This is one of 16 Rapid Response (RAPID) projects funded as the result of a Dear Colleague Letter (NSF 11-006) encouraging diagnostic analyses of climate model simulations prepared for the Intergovernmental Panel on Climate Change Fifth Assessment Report (IPCC AR5). Research conducted in these projects is expected to lead to more detailed model intercomparisons, better understanding of robust model behaviors, and better understanding and quantification of uncertainty in future climate simulations.
Marine stratocumulus (mSc) clouds occur in subtropical oceanic regions off the west sides of continents, and have a cooling effect on the earth's climate because of their strong reflection of incoming solar radiation. Regions dominated by mSc clouds have been shown to be an important driver of the large uncertainties in tropical cloud feedbacks in climate models, and are responsible for the large differences between model simulations and observations. Research conducted under this grant considers mSc properties in model simulations, and compares them with cloud properties found in recent observations from satellite instruments including the CloudSat Profiling Radar. The response of shortwave cloud radiative forcing to changes in sea surface temperature is examined, and model cloud diagnostic variables are compared to satellite observations to determine the underlying processes responsible for uncertainties in low-cloud feeback.
The broader impact of the project lies in its support of the IPCC AR5, which is intended to provide information on climate change and its consequences to decision makers worldwide. Cloud feedbacks could play an important role in determining how much global warming comes from the expected increases in greenhouse gas concentrations, so research leading to better understanding of cloud feedbacks and better representation of clouds in climate models would be beneficial for understanding the likely severity of anthropogenic climate change.
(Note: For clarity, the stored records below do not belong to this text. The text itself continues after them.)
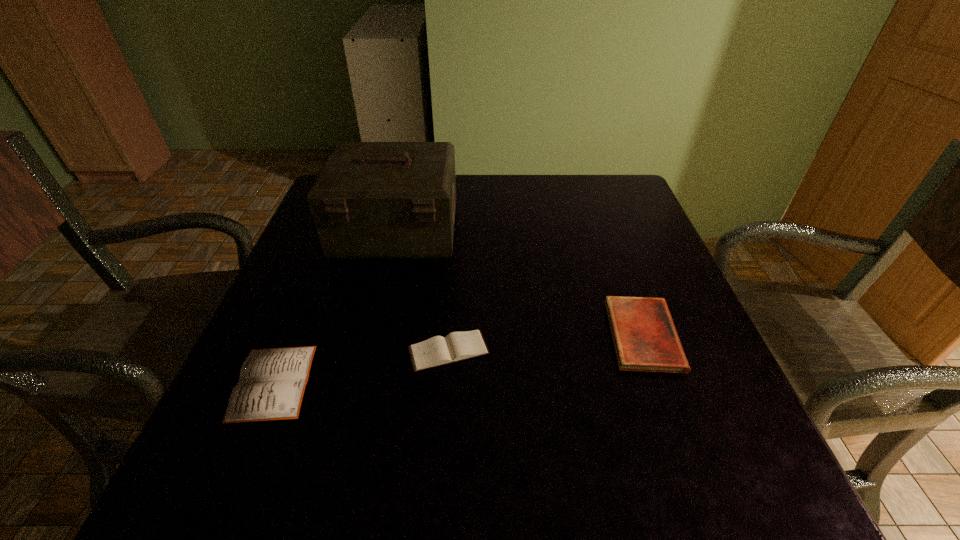 Identify the location of the first-aid kit that is at the left edge. This screenshot has width=960, height=540. (372, 200).

The image size is (960, 540). I want to click on diary that is positioned at the left edge, so click(x=272, y=382).

Locate an element on the screen. This screenshot has width=960, height=540. object that is at the right edge is located at coordinates (645, 339).

Where is `object at the far left corner`? object at the far left corner is located at coordinates (372, 200).

Image resolution: width=960 pixels, height=540 pixels. What are the coordinates of `free spot at the far edge of the desktop` in the screenshot? It's located at 515,181.

Image resolution: width=960 pixels, height=540 pixels. I want to click on vacant position at the near edge of the desktop, so click(x=430, y=449).

The height and width of the screenshot is (540, 960). Find the location of `vacant area at the left edge`. vacant area at the left edge is located at coordinates (308, 288).

Find the location of a particular element. The width and height of the screenshot is (960, 540). vacant space at the right edge of the desktop is located at coordinates (644, 236).

At what (x,y) coordinates should I click in order to perform the action: click on vacant space that is in between the first-aid kit and the second diary from left to right. Please return your answer as a coordinate pair (x, y). Looking at the image, I should click on (422, 291).

Image resolution: width=960 pixels, height=540 pixels. I want to click on vacant space that's between the tallest object and the second diary from left to right, so click(x=422, y=291).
The first major objective of this project was to perform an analysis of how the radiative properties of clouds, especially reflected solar radiation, in the latest climate models respond to changes in sea surface temperature in a region of low clouds in the southeastern Pacific where previous climate models have shown large differences from the observations. The second major objective of the project was to use satellite observations to help identify the processes responsible for the uncertainties in model low cloud changes in reflected solar radiation as the sea surface temperature changes. The results of this project show that there are still large differences between the newest climate model calculations and observational calculations of the impact of clouds on reflected solar radiation as sea surface temperature changes in this region. The reasons for the differences between satellite observations and climate models vary from model to model. Some models produce too little cloudiness and/or clouds with properties that do not match the observations. Climate models have difficulty in capturing the proper regional and seasonal distribution of low clouds in this region, with the models producing too few clouds in the southern hemisphere spring season and too much cloud in the fall season. Results of this analysis also show that a large part of the difference between observations and models is due to differences in how sensitive the properties of model clouds are to temperature, rather than the sensitivity of the amount of clouds to temperature. In addition, the satellite observations indicate that regions of low, stratiform clouds are most sensitive to temperature changes, while many climate models instead show that regions of shallow cumulus are more sensitive to temperature. The results of this project have been presented at three scientific conferences, one of which recognized this project with an award for Outstanding Early Career Poster Presentation. These results have also been submitted for publication in a peer-reviewed scientific journal.